> _Excerpted records_
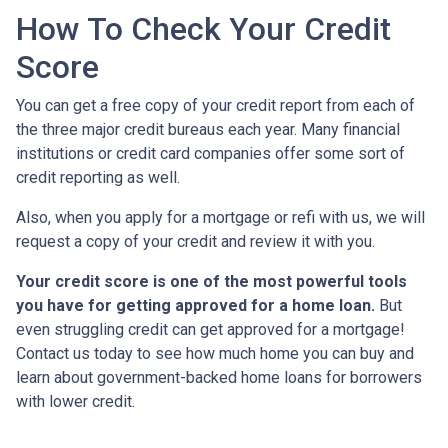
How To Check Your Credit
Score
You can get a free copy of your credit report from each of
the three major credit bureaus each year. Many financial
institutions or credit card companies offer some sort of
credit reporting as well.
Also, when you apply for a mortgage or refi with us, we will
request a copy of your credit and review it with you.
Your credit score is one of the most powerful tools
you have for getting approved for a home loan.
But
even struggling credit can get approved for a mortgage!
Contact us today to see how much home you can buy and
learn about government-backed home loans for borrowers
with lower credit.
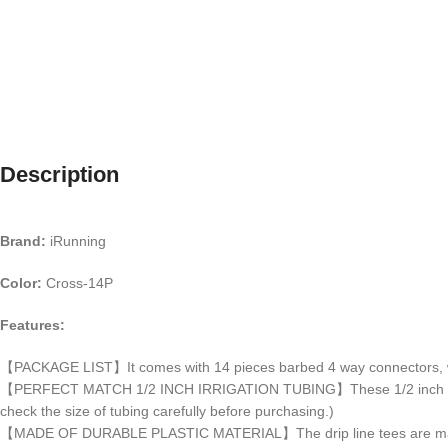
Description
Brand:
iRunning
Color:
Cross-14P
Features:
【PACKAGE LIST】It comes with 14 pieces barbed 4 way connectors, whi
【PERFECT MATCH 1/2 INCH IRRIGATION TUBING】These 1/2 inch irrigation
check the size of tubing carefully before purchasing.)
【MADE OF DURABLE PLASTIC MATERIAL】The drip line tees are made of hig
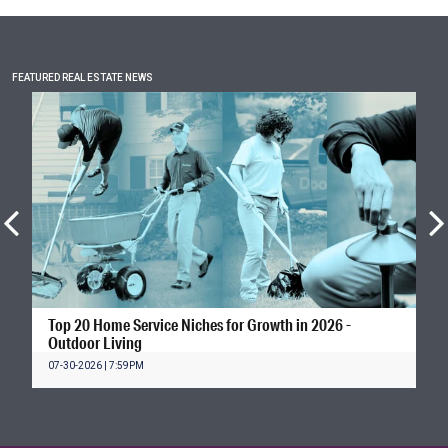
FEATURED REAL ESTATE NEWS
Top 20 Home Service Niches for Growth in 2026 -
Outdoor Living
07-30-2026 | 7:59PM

---

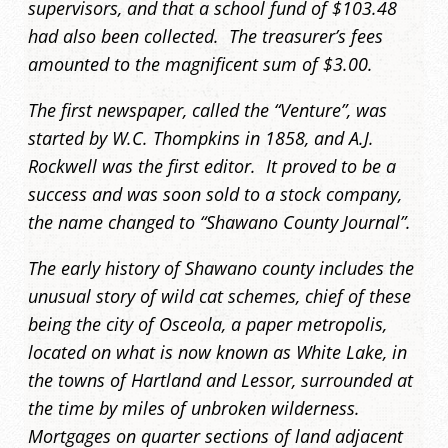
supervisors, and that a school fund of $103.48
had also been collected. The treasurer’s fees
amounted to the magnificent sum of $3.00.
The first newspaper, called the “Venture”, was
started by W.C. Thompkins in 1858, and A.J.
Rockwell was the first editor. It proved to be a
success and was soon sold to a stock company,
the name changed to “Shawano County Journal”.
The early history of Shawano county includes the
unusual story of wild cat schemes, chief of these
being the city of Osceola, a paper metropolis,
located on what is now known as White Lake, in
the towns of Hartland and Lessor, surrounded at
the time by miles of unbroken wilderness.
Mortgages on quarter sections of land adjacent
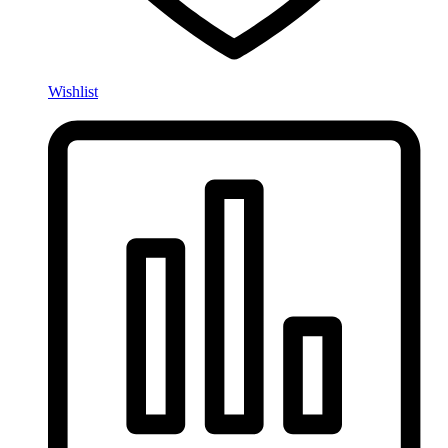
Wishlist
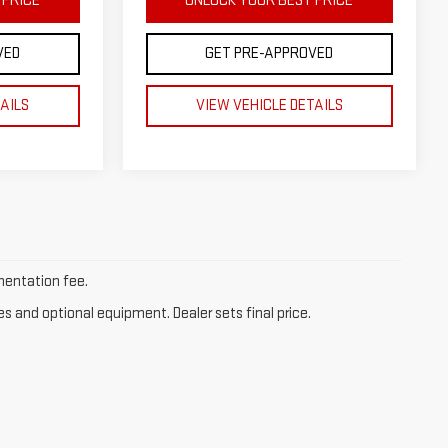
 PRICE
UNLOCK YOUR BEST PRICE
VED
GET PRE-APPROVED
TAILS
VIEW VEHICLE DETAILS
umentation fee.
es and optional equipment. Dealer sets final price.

> _Your instructions_
Everything from the line above that contains "unusual story of" down to the line that contains "es and optional" must be reproduced exactly, both ends included. Omit the pictures.

> _Written response_
unusual story of wild cat schemes, chief of these
being the city of Osceola, a paper metropolis,
located on what is now known as White Lake, in
the towns of Hartland and Lessor, surrounded at
the time by miles of unbroken wilderness.
Mortgages on quarter sections of land adjacent
Wishlist
 PRICE
UNLOCK YOUR BEST PRICE
VED
GET PRE-APPROVED
TAILS
VIEW VEHICLE DETAILS
umentation fee.
es and optional equipment. Dealer sets final price.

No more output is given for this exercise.